British army officer, the First Designer of the Middle East: Who is Horatio Herbert Kitchener?

Kitchener was a British military leader and statesman who, as secretary of state in the early years of the First World War, organized the army on an unprecedented scale. He was also depicted on the most famous British army recruitment poster ever produced.

He was the child of a Protestant family. He was educated privately. He graduated from Wowlwich Kingdom Military Academy. He fought voluntarily on the side of the French in the French-German wars. He started working as a civil servant in January 1871. He worked in the secret service in Palestine, Anatolia, and Cyprus between 1874 and 1882.
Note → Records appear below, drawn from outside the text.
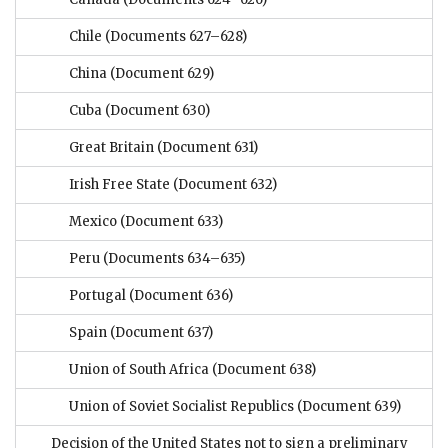
Chile
(Documents 627–628)
China
(Document 629)
Cuba
(Document 630)
Great Britain
(Document 631)
Irish Free State
(Document 632)
Mexico
(Document 633)
Peru
(Documents 634–635)
Portugal
(Document 636)
Spain
(Document 637)
Union of South Africa
(Document 638)
Union of Soviet Socialist Republics
(Document 639)
Decision of the United States not to sign a preliminary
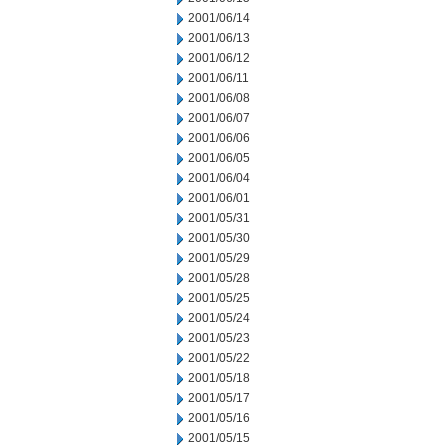
2001/06/14
2001/06/13
2001/06/12
2001/06/11
2001/06/08
2001/06/07
2001/06/06
2001/06/05
2001/06/04
2001/06/01
2001/05/31
2001/05/30
2001/05/29
2001/05/28
2001/05/25
2001/05/24
2001/05/23
2001/05/22
2001/05/18
2001/05/17
2001/05/16
2001/05/15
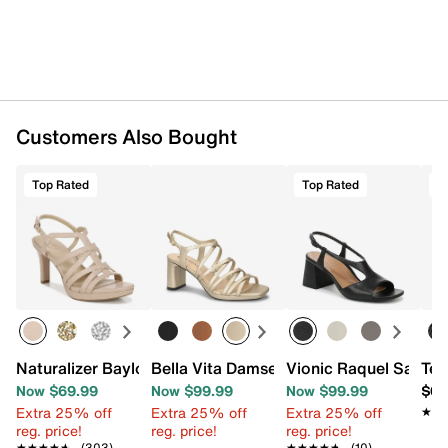
Customers Also Bought
Top Rated
Top Rated
T
Naturalizer Baylor Sandal
Bella Vita Damsel Sandal
Vionic Raquel Sandal
Tev
Now $69.99
Now $99.99
Now $99.99
$64
Extra 25% off
Extra 25% off
Extra 25% off
★★
★★
reg. price!
reg. price!
reg. price!
★★★★★
★★★★★
(303)
★★★★★
★★★★★
(10)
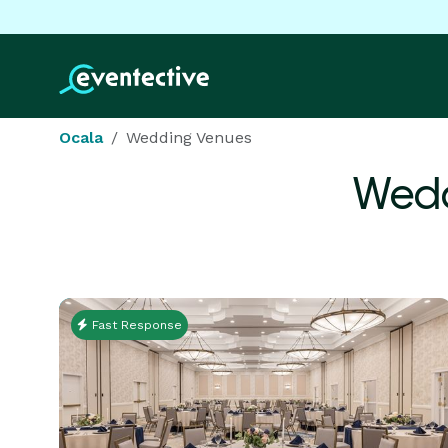
Ocala
Wedding Venues
Wedd
Fast Response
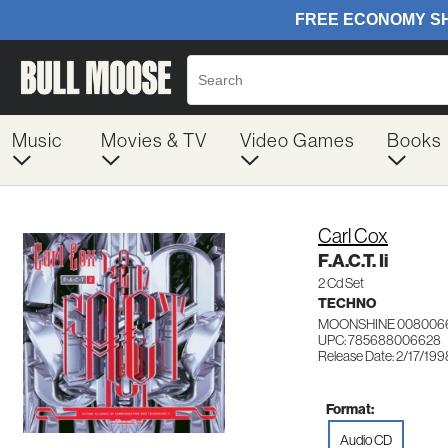
Music
Movies & TV
Video Games
Books
Carl Cox
F.A.C.T. Ii
2 Cd Set
TECHNO
MOONSHINE 008006
UPC: 785688006628
Release Date: 2/17/199
Format:
Audio CD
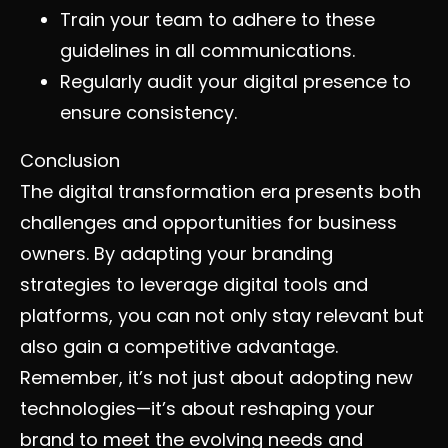
Train your team to adhere to these
guidelines in all communications.
Regularly audit your digital presence to
ensure consistency.
Conclusion
The digital transformation era presents both
challenges and opportunities for business
owners. By adapting your branding
strategies to leverage digital tools and
platforms, you can not only stay relevant but
also gain a competitive advantage.
Remember, it’s not just about adopting new
technologies—it’s about reshaping your
brand to meet the evolving needs and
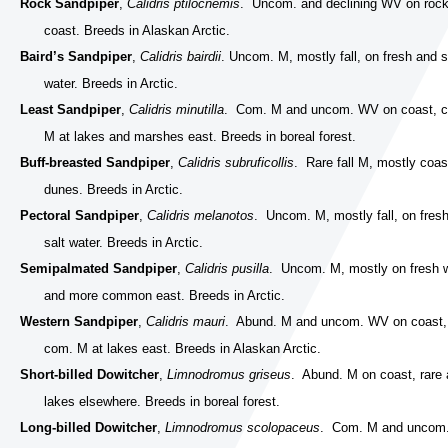
Rock Sandpiper
,
Calidris ptilocnemis
. Uncom. and declining WV on roc
coast. Breeds in Alaskan Arctic.
Baird’s Sandpiper
,
Calidris bairdii
. Uncom. M, mostly fall, on fresh and s
water. Breeds in Arctic.
Least Sandpiper
,
Calidris minutilla
. Com. M and uncom. WV on coast, 
M at lakes and marshes east. Breeds in boreal forest.
Buff-breasted Sandpiper
,
Calidris subruficollis
. Rare fall M, mostly coas
dunes. Breeds in Arctic.
Pectoral Sandpiper
,
Calidris melanotos
. Uncom. M, mostly fall, on fres
salt water. Breeds in Arctic.
Semipalmated Sandpiper
,
Calidris pusilla
. Uncom. M, mostly on fresh 
and more common east. Breeds in Arctic.
Western Sandpiper
,
Calidris mauri
. Abund. M and uncom. WV on coast,
com. M at lakes east. Breeds in Alaskan Arctic.
Short-billed Dowitcher
,
Limnodromus griseus
. Abund. M on coast, rare 
lakes elsewhere. Breeds in boreal forest.
Long-billed Dowitcher
,
Limnodromus scolopaceus
. Com. M and uncom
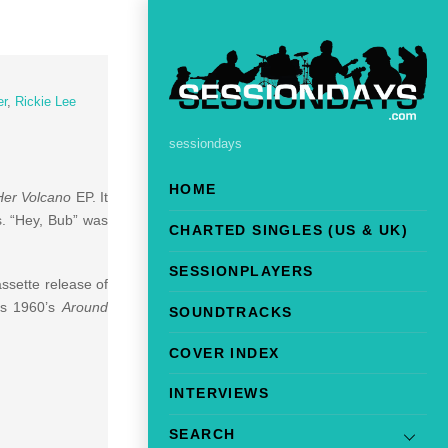
er
,
Rickie Lee
sessiondays
HOME
 Her Volcano
EP. It
s. “Hey, Bub” was
CHARTED SINGLES (US & UK)
SESSIONPLAYERS
assette release of
’s 1960’s
Around
SOUNDTRACKS
COVER INDEX
INTERVIEWS
SEARCH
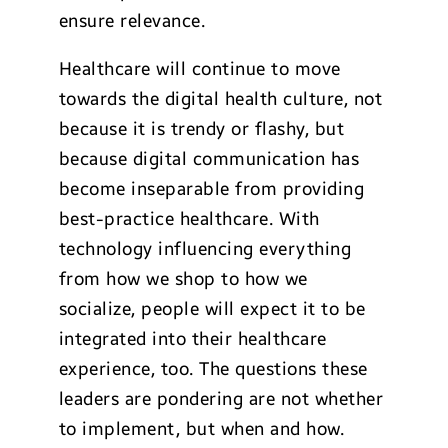
ensure relevance.
Healthcare will continue to move
towards the digital health culture, not
because it is trendy or flashy, but
because digital communication has
become inseparable from providing
best-practice healthcare. With
technology influencing everything
from how we shop to how we
socialize, people will expect it to be
integrated into their healthcare
experience, too. The questions these
leaders are pondering are not whether
to implement, but when and how.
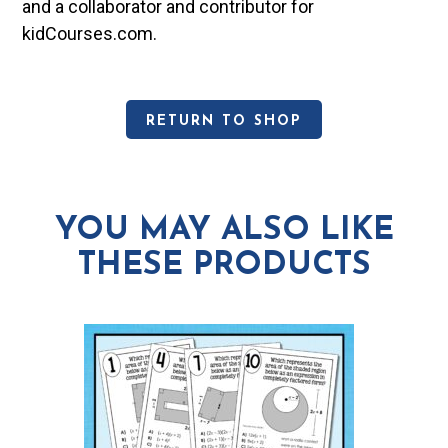
and a collaborator and contributor for
kidCourses.com.
RETURN TO SHOP
YOU MAY ALSO LIKE
THESE PRODUCTS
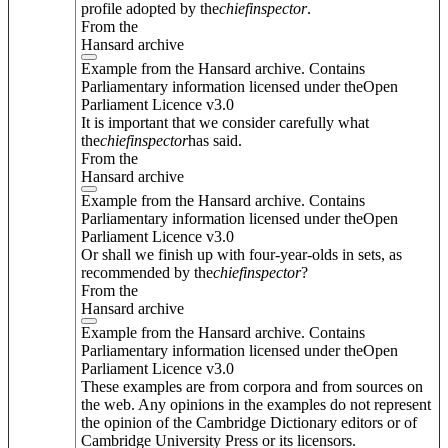
profile adopted by the
chief
inspector
.
From the
Hansard archive
Example from the Hansard archive. Contains
Parliamentary information licensed under theOpen
Parliament Licence v3.0
It is important that we consider carefully what
the
chief
inspector
has said.
From the
Hansard archive
Example from the Hansard archive. Contains
Parliamentary information licensed under theOpen
Parliament Licence v3.0
Or shall we finish up with four-year-olds in sets, as
recommended by the
chief
inspector
?
From the
Hansard archive
Example from the Hansard archive. Contains
Parliamentary information licensed under theOpen
Parliament Licence v3.0
These examples are from corpora and from sources on
the web. Any opinions in the examples do not represent
the opinion of the Cambridge Dictionary editors or of
Cambridge University Press or its licensors.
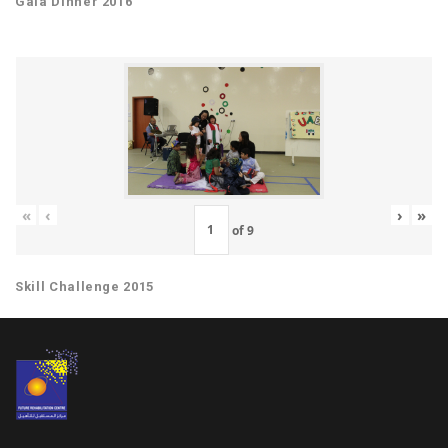
Gala Dinner 2016
«
‹
›
»
of
9
Skill Challenge 2015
He was assigned to an Egyptian cavalry unit in Cairo in early 1883. He participated in the operation to rescue General C G Gordon in the Nile. After the operation failed, he went to Zanzibar. He was governor-general in Suakin on the Red Sea coast. On the recommendation of Prime Minister Lord Salisbury, he became commander-in-chief of the Egyptian army.
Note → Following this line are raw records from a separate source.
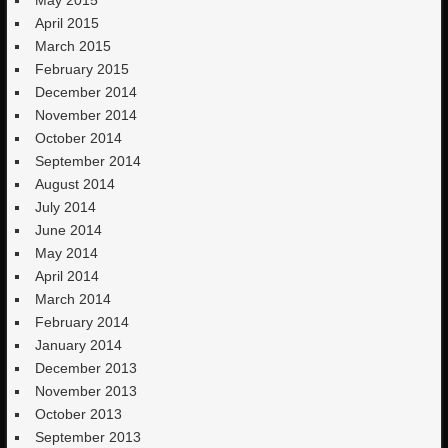
May 2015
April 2015
March 2015
February 2015
December 2014
November 2014
October 2014
September 2014
August 2014
July 2014
June 2014
May 2014
April 2014
March 2014
February 2014
January 2014
December 2013
November 2013
October 2013
September 2013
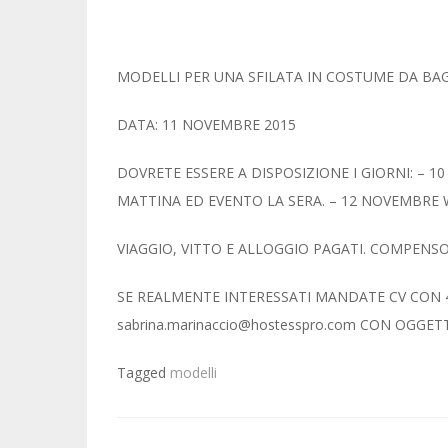
MODELLI PER UNA SFILATA IN COSTUME DA B
DATA: 11 NOVEMBRE 2015
DOVRETE ESSERE A DISPOSIZIONE I GIORNI: – 
MATTINA ED EVENTO LA SERA. – 12 NOVEMBR
VIAGGIO, VITTO E ALLOGGIO PAGATI. COMPENSO
SE REALMENTE INTERESSATI MANDATE CV CON 4 
sabrina.marinaccio@hostesspro.com CON OGGETTO 
Tagged
modelli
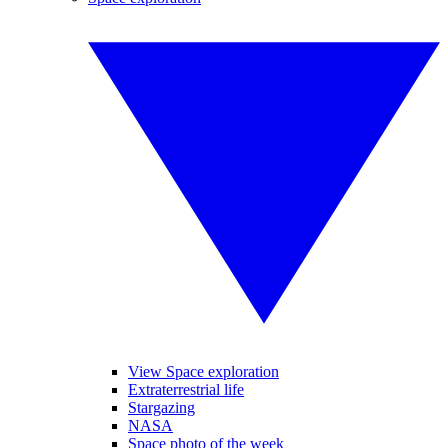
View Space exploration
Extraterrestrial life
Stargazing
NASA
Space photo of the week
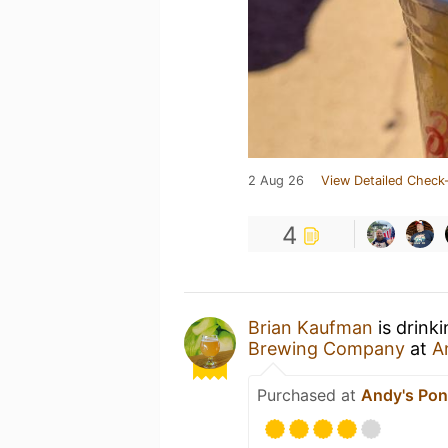
2 Aug 26
View Detailed Check-
4
Brian Kaufman
is drink
Brewing Company
at
A
Purchased at
Andy's Pon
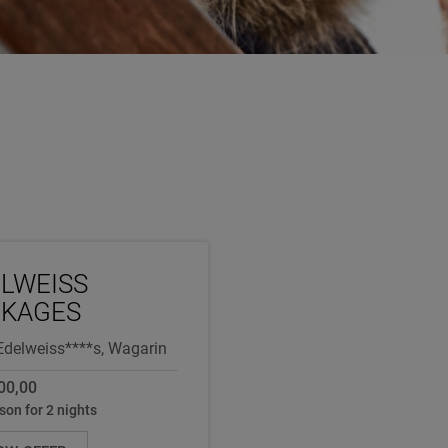
LWEISS
CKAGES
Edelweiss****s, Wagarin
00,00
son for 2 nights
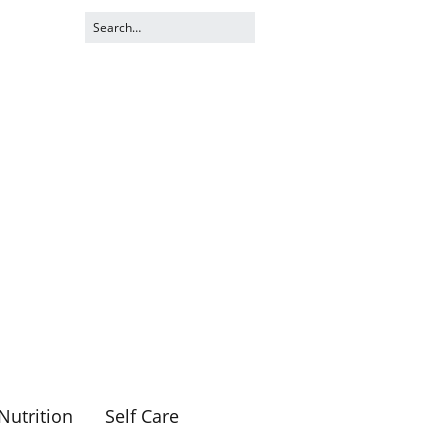
Nutrition
Self Care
Field Marshal Horatio Herbert Kitchener, 1st Earl Kitchener (24 June 1850 – 5 June 1916) was a British Army officer and colonial administrator. Kitchener came to prominence for his imperial campaigns, his involvement in the Second Boer War, and his central role in the early part of the First World War.

Kitchener never married, thinking only of his duty. Kitchener and his friends started the war in 1896; On September 2, 1898, they organized a large massacre against Arabs from Omdurman. The victory of brutality filled England with excitement. Kitchener was given the title of nobility in November 1898 and a large sum of money in June 1899, with the thanks of parliament.

Another success of Kitchener was his skillful analysis of the situation that arose when a French unit in Fashoda (Kodok) claimed rights over parts of Sudan. Kitchener remained in Sudan as governor-general for a year. Meanwhile, war broke out in South Africa. In order to correct the deteriorating situation, Kitchener was sent to South Africa with Lord Roberts in 1899, where he replaced Roberts as commander-in-chief and broke the guerrilla resistance, which lasted approximately two years, with brutal methods.

Fields were set on fire, and women and children were imprisoned in concentration camps where epidemics were rampant. Finally, the Boers came to their knees. When Kitchener returned to England in July 1902, he received medals of honor and was also elevated to the rank of viscount. When he refused to work at the Ministry of War, he was sent to India as commander-in-chief. Here he reorganized the army not to suppress an internal rebellion but to counter an attack from outside.

However, he had a falling out with the governor general because of the dual commander system that emerged in the Indian army. Kitchener defended the view that the commander-in-chief, not the governor-general, should have higher authority in military matters. The governor-general resigned after the British cabinet retained Kitchener. Kitchener, who stayed there until September 1909, went to Australia and New Zealand the same year to give advice on defense policy.

Perhaps the greatest disappointment of his life was that Asquith's liberal government was unwilling to make him governor-general of India, but he found consolation when he was offered the governorship of Egypt. He was in Cairo between 1911-1914 and ruled Egypt and Sudan. In July 1914, Kitchener reluctantly accepted an assignment from Prime Minister Asquith. Accordingly, he would enter the cabinet as a field marshal and become a neutral minister of war.

Kitchener found the British army small and told his colleagues, who believed that the war would end in three weeks and that the war would last at least three years. According to Kitchener, England would need an army of one million more to win the war. Kitchener was a true leader in the first months of the war, representing the people's passion for victory. He established new unions, granted some privileges to these unions, and ensured that the country's industry turned into a war industry.

Kitchener's mistake was that he did not like group work and sharing authority. He was constantly under conflicting pressures, making it difficult for him to make appropriate and effective decisions. In May 1915, he was stripped of his industrial powers.

Kitchener's willingness to go to Gallipoli in November to make recommendations for evacuation gave all his colleagues a sigh of relief. During his absence, he was stripped of all authority over strategy. It was only his love of duty that prevented Kitchener from resigning. He had to not shake the people's trust in the cabinet and try to prevent the cabinet from falling. He wavered between the admiration of the public and the indifference of his friends in the cabinet, and this situation led him to depression.

By late 1915, Kitchener was convinced that it was time to recruit by lot, but Asquith argued that this was still politically impossible, so Kitchener had to remain silent. He went to Russia on an assignment in June 1916. On 5 June 1916, the cruiser Hampshire sank after hitting a German mine off the coast of Orkney. Kitchener drowned to death.